Do NOT substitute TRODELVY for or use with other drugs containing irinotecan or its active metabolite SN-38.
The recommended dose of TRODELVY is 10 mg/kg administered as an intravenous infusion once weekly on Days 1 and 8 of 21-day treatment cycles. Continue treatment until disease progression or unacceptable toxicity. Do not administer TRODELVY at doses greater than 10 mg/kg.
Administer TRODELVY as an intravenous infusion only. Do not administer as an intravenous push or bolus.
First infusion: Administer infusion over 3 hours. Observe patients during the infusion and for at least 30 minutes following the initial dose, for signs or symptoms of infusion-related reactions [see Warning and Precautions (5.3)].
Subsequent infusions: Administer infusion over 1 to 2 hours if prior infusions were tolerated. Observe patients during the infusion and for at least 30 minutes after infusion.
Prior to each dose of TRODELVY, premedication for prevention of infusion reactions and prevention of chemotherapy-induced nausea and vomiting (CINV) is recommended.
Slow or interrupt the infusion rate of TRODELVY if the patient develops an infusion-related reaction.
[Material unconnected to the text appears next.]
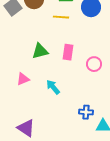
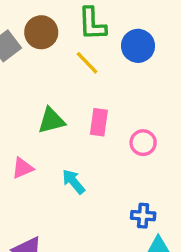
yellow line: (61, 17) -> (87, 63), turned 42
blue cross: (86, 112) -> (143, 216), moved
Permanently discontinue TRODELVY for life-threatening infusion-related reactions [see Warnings and Precautions (5.3)].
Withhold or discontinue TRODELVY to manage adverse reactions as described in Table 1. Do not re-escalate the TRODELVY dose after a dose reduction for adverse reactions has been made.
Table 1. Dose Modifications for Adverse Reactions:
Adverse Reaction | Occurrence | Dose Modification |
---|---|---|
Severe Neutropenia [see Warnings and Precautions (5.1)] | ||
Grade 4 neutropenia ≥7 days, OR Grade 3 febrile neutropenia (absolute neutrophil count <1000/mm 3 and fever ≥38.5°C), OR At time of scheduled treatment, Grade 3-4 neutropenia which delays dosing by 2 or 3 weeks for recovery to ≤ Grade 1 | First | 25% dose reduction and administer granulocyte-colony stimulating factor (G-CSF) |
Second | 50% dose reduction | |
Third | Discontinue Treatment | |
At time of scheduled treatment, Grade 3-4 neutropenia which delays dosing beyond 3 weeks for recovery to ≤ Grade 1 | First | Discontinue treatment |
Severe Non-Neutropenic Toxicity | ||
Grade 4 non-hematologic toxicity of any duration, OR Any Grade 3-4 nausea, vomiting or diarrhea due to treatment that is not controlled with antiemetics and anti-diarrheal agents [see Warnings and Precautions (5.2, 5.4)], OR Other Grade 3-4 non-hematologic toxicity persisting >48 hours despite optimal medical management, OR At time of scheduled treatment, Grade 3-4 non-neutropenic hematologic or non-hematologic toxicity, which delays dose by 2 or 3 weeks for recovery to ≤ Grade 1 | First | 25% dose reduction |
Second | 50% dose reduction | |
Third | Discontinue treatment | |
In the event of Grade 3-4 non-neutropenic hematologic or non-hematologic toxicity, which does not recover to ≤ Grade 1 within 3 weeks | First | Discontinue treatment |
Reconstitution:
Dilution:
Do Not Freeze or Shake. Protect from Light.
Administration:
In a clinical trial, planned doses of up to 18 mg/kg (approximately 1.8 times the maximum recommended dose of 10 mg/kg) of TRODELVY were administered. In these patients, a higher incidence of severe neutropenia was observed.
Store vials in a refrigerator at 2°C to 8°C (36°F to 46°F) in the original carton to protect from light until time of reconstitution. Do not freeze.